→ **GOAL OF THE EXERCISE**
Transcription task. Write out each entry verbatim and exclude any image.

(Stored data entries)
________________________________________

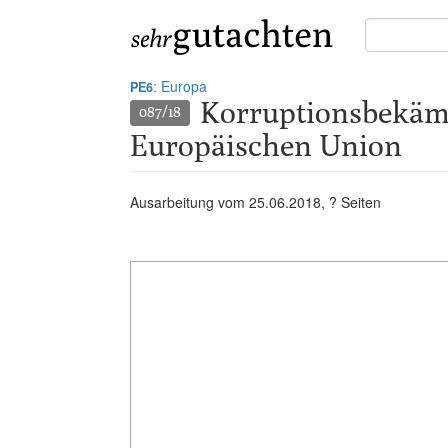
Suche
in
Gutachten:
: Europa
PE6
Korruptionsbekä
087/18
Europäischen Union
Ausarbeitung vom
25.06.2018
, ? Seiten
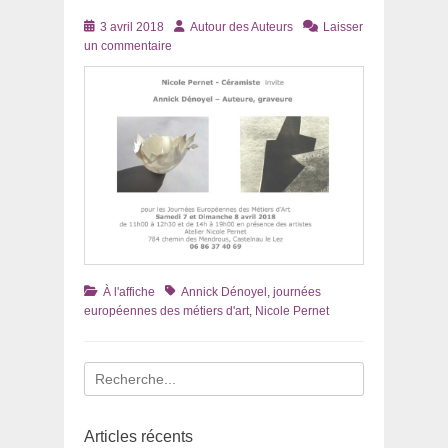
Posté
Auteur
3 avril 2018
Autour des Auteurs
Laisser
le
un commentaire
Catégories
Tags
À l'affiche
Annick Dénoyel
,
journées
européennes des métiers d'art
,
Nicole Pernet
Recherche
pour
:
Articles récents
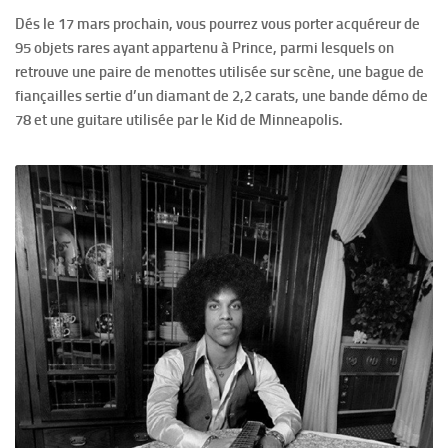
Dés le 17 mars prochain, vous pourrez vous porter acquéreur de
95 objets rares ayant appartenu à Prince, parmi lesquels on
retrouve une paire de menottes utilisée sur scène, une bague de
fiançailles sertie d’un diamant de 2,2 carats, une bande démo de
78 et une guitare utilisée par le Kid de Minneapolis.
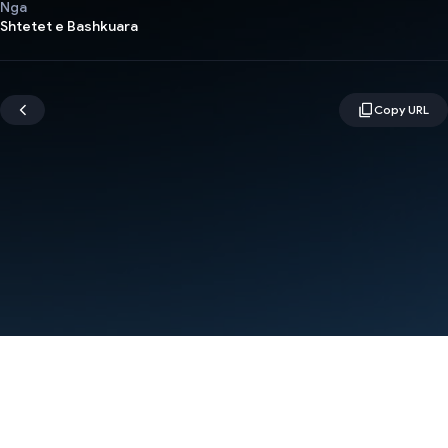
Nga
Shtetet e Bashkuara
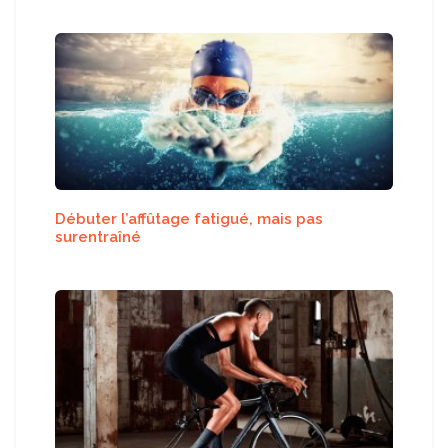
Débuter l’affûtage fatigué, mais pas
surentraîné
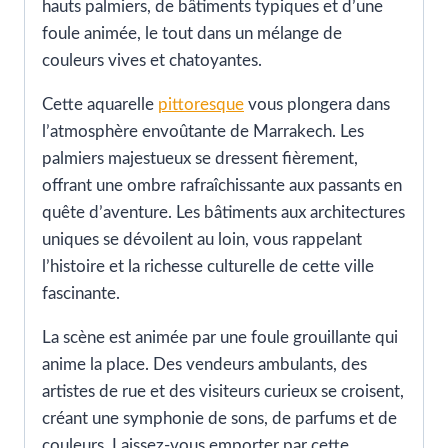
hauts palmiers, de bâtiments typiques et d’une
foule animée, le tout dans un mélange de
couleurs vives et chatoyantes.
Cette aquarelle
pittoresque
vous plongera dans
l’atmosphère envoûtante de Marrakech. Les
palmiers majestueux se dressent fièrement,
offrant une ombre rafraîchissante aux passants en
quête d’aventure. Les bâtiments aux architectures
uniques se dévoilent au loin, vous rappelant
l’histoire et la richesse culturelle de cette ville
fascinante.
La scène est animée par une foule grouillante qui
anime la place. Des vendeurs ambulants, des
artistes de rue et des visiteurs curieux se croisent,
créant une symphonie de sons, de parfums et de
couleurs. Laissez-vous emporter par cette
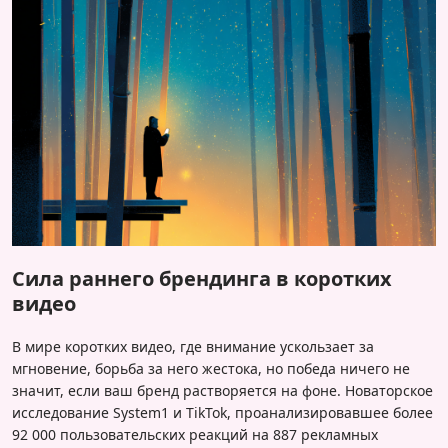
Сила раннего брендинга в коротких
видео
В мире коротких видео, где внимание ускользает за
мгновение, борьба за него жестока, но победа ничего не
значит, если ваш бренд растворяется на фоне. Новаторское
исследование System1 и TikTok, проанализировавшее более
92 000 пользовательских реакций на 887 рекламных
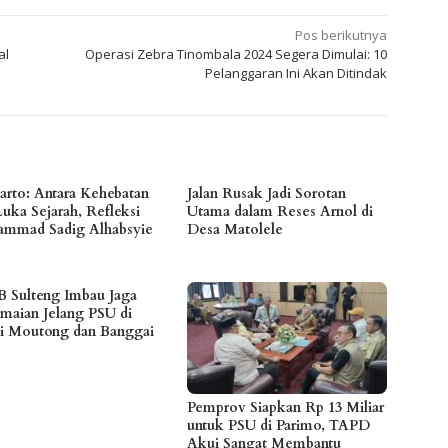
Pos berikutnya
al
Operasi Zebra Tinombala 2024 Segera Dimulai: 10
Pelanggaran Ini Akan Ditindak
arto: Antara Kehebatan
Jalan Rusak Jadi Sorotan
Luka Sejarah, Refleksi
Utama dalam Reses Arnol di
mmad Sadig Alhabsyie
Desa Matolele
 Sulteng Imbau Jaga
maian Jelang PSU di
gi Moutong dan Banggai
Pemprov Siapkan Rp 13 Miliar
untuk PSU di Parimo, TAPD
Akui Sangat Membantu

________________________________________

→ **ANSWER TO THIS EXERCISE**
Suche
in
Gutachten:
: Europa
PE6
Korruptionsbekä
087/18
Europäischen Union
Ausarbeitung vom
25.06.2018
, ? Seiten
Posté
Auteur
3 avril 2018
Autour des Auteurs
Laisser
le
un commentaire
Catégories
Tags
À l'affiche
Annick Dénoyel
,
journées
européennes des métiers d'art
,
Nicole Pernet
Recherche
pour
:
Articles récents
Dés le 17 mars prochain, vous pourrez vous porter acquéreur de
95 objets rares ayant appartenu à Prince, parmi lesquels on
retrouve une paire de menottes utilisée sur scène, une bague de
fiançailles sertie d’un diamant de 2,2 carats, une bande démo de
78 et une guitare utilisée par le Kid de Minneapolis.
Nga
Shtetet e Bashkuara
Débuter l’affûtage fatigué, mais pas
surentraîné
hauts palmiers, de bâtiments typiques et d’une
foule animée, le tout dans un mélange de
couleurs vives et chatoyantes.
Cette aquarelle
pittoresque
vous plongera dans
l’atmosphère envoûtante de Marrakech. Les
palmiers majestueux se dressent fièrement,
offrant une ombre rafraîchissante aux passants en
quête d’aventure. Les bâtiments aux architectures
uniques se dévoilent au loin, vous rappelant
l’histoire et la richesse culturelle de cette ville
fascinante.
La scène est animée par une foule grouillante qui
anime la place. Des vendeurs ambulants, des
artistes de rue et des visiteurs curieux se croisent,
créant une symphonie de sons, de parfums et de
couleurs. Laissez-vous emporter par cette
Сила раннего брендинга в коротких
видео
В мире коротких видео, где внимание ускользает за
мгновение, борьба за него жестока, но победа ничего не
значит, если ваш бренд растворяется на фоне. Новаторское
исследование System1 и TikTok, проанализировавшее более
92 000 пользовательских реакций на 887 рекламных
Pos berikutnya
al
Operasi Zebra Tinombala 2024 Segera Dimulai: 10
Pelanggaran Ini Akan Ditindak
arto: Antara Kehebatan
Jalan Rusak Jadi Sorotan
Luka Sejarah, Refleksi
Utama dalam Reses Arnol di
mmad Sadig Alhabsyie
Desa Matolele
 Sulteng Imbau Jaga
maian Jelang PSU di
gi Moutong dan Banggai
Pemprov Siapkan Rp 13 Miliar
untuk PSU di Parimo, TAPD
Akui Sangat Membantu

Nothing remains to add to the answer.